第2章 襲撃 ⑨

 朝方――六時少し前。地元に戻った俺たちは駐車場に車を駐め、万が一を考え武器類は全て引き上げて事務所に戻ると夏姫ちゃんが出迎えてくれた。


「お帰り、あっくん」


「ただいま」


「大丈夫だった?」


「見ての通り怪我一つないよ。ちょっと酒被って濡れちゃったけどね」


「良かった……ごめんね、ノイジーな情報しか掴めなくて」


「いや、役に立ったよ。ありがとうね」


 話ながら事務所を見回す。応接セットのソファに爺さんとシオリ、そしてその近くに黒服が何人か立っていた。スカムのガードだろう。


「カズマくんもお疲れ様。運転も大変だったでしょ?」


「いやあ、全然平気す。兄さんに一緒に来て貰えたんで楽勝っした」


 ソファに並んで座る爺さんとシオリ――その対面に腰を下ろした俺。その隣にカズマくんが座る。


「二人とも、何か飲む?」


「ああ、すんませんす、姉さん――俺は少し休ませて貰うんで、何も」


 夏姫の言葉にそう言って寝ようとするカズマくん。だが――


「俺は腹減っちゃった。夏姫ちゃん、朝ご飯食べたい」


「え、それアリなんです? じゃあ俺もお願いしていいすか」


 俺の言葉に便乗する。


「いいよー、簡単なものしか出来ないけど。お爺ちゃんとシオリさんは?」


「儂はいい」


「アタシも、今はちょっと」


「はーい、皆さんは?」


 夏姫は黒服の連中にも声をかけるが、みな一様に首を横に振る。まあ連中は兼定氏が食わないものを食いたいとは言わないわな。


「じゃああっくん、カズマくん、ちょっと待っててね」


 言って夏姫は給湯室に消えていく。俺と夏姫は普段昼間の多くの時間をここで過ごす――そして週の半分は夏姫が腕を振るってくれる。冷蔵庫にはなにかしらあるはずだし、夏姫が腕を振るうに十分な設備もある。

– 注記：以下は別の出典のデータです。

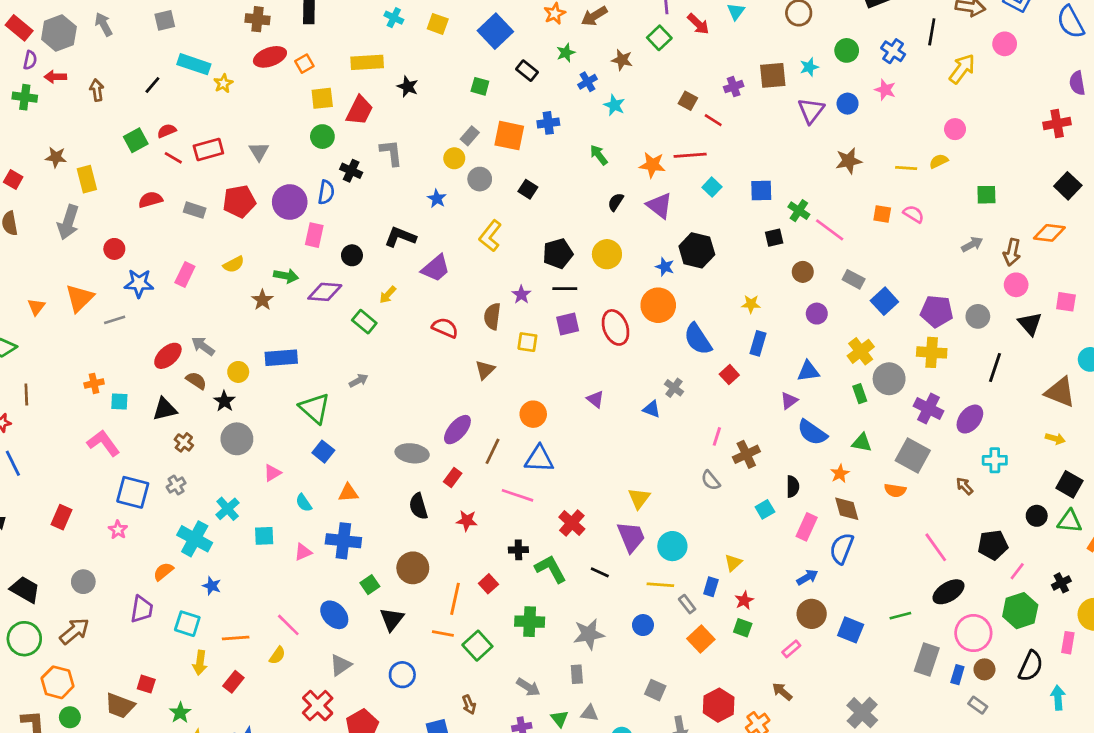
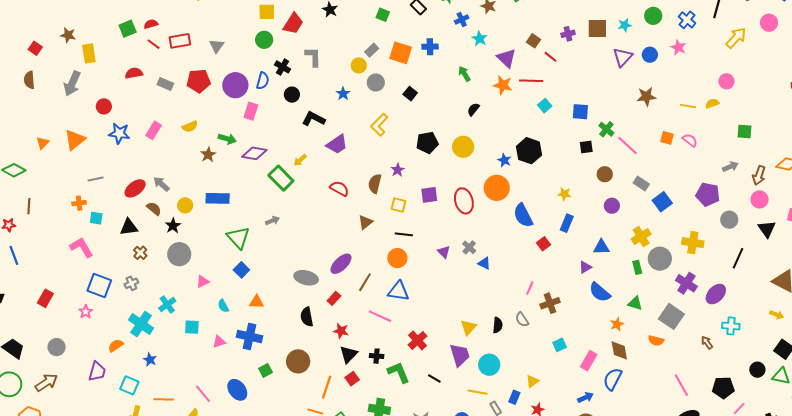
purple triangle: (659, 206) -> (506, 58), moved
black circle: (352, 255) -> (292, 95), moved
black line: (565, 289) -> (404, 234), moved
purple pentagon: (937, 311) -> (708, 194), moved
gray line: (115, 320) -> (96, 179), moved
green rectangle: (364, 322) -> (281, 178), size x1.4
gray cross: (674, 388) -> (469, 247), moved
black semicircle: (793, 486) -> (498, 325), moved
black triangle: (392, 619) -> (349, 354), moved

 夏姫を見送ると、俺とカズマを半眼で見てシオリが言う。


「あんたたち、酒臭いよ」


「だろうね――別に飲んだ訳じゃないよ。浴びただけ。成り行きでね」


「後でシャワー浴びて着替えてきな」


事務所ここには着替えはあるけどシャワーがないんだよ。我慢してくれ」


 告げるとシオリは肩を竦めた。そして交代だとばかりに兼定氏が口を開く。


「……ご苦労だったな、二人とも」


「うっす、あざます」


 かしこまって頭を下げるカズマくん。それを横目に俺は爺さんに告げた。


「……正直、大した連中じゃなかったよ。連中だけみたらスカムに喧嘩売るようなレベルじゃない。聞いてた話からもう少し苦戦するかなとも思ったけど……」


「……となると、こちらに乗り込んできている三人はよほど腕が立つということか」


 帰りの道中で銀髪から聞いた三人のことを伝え、スカムの連中に市内を見張ってもらっている。後から聞いた連中の能力や風貌もだ。発見できたら儲けものだ。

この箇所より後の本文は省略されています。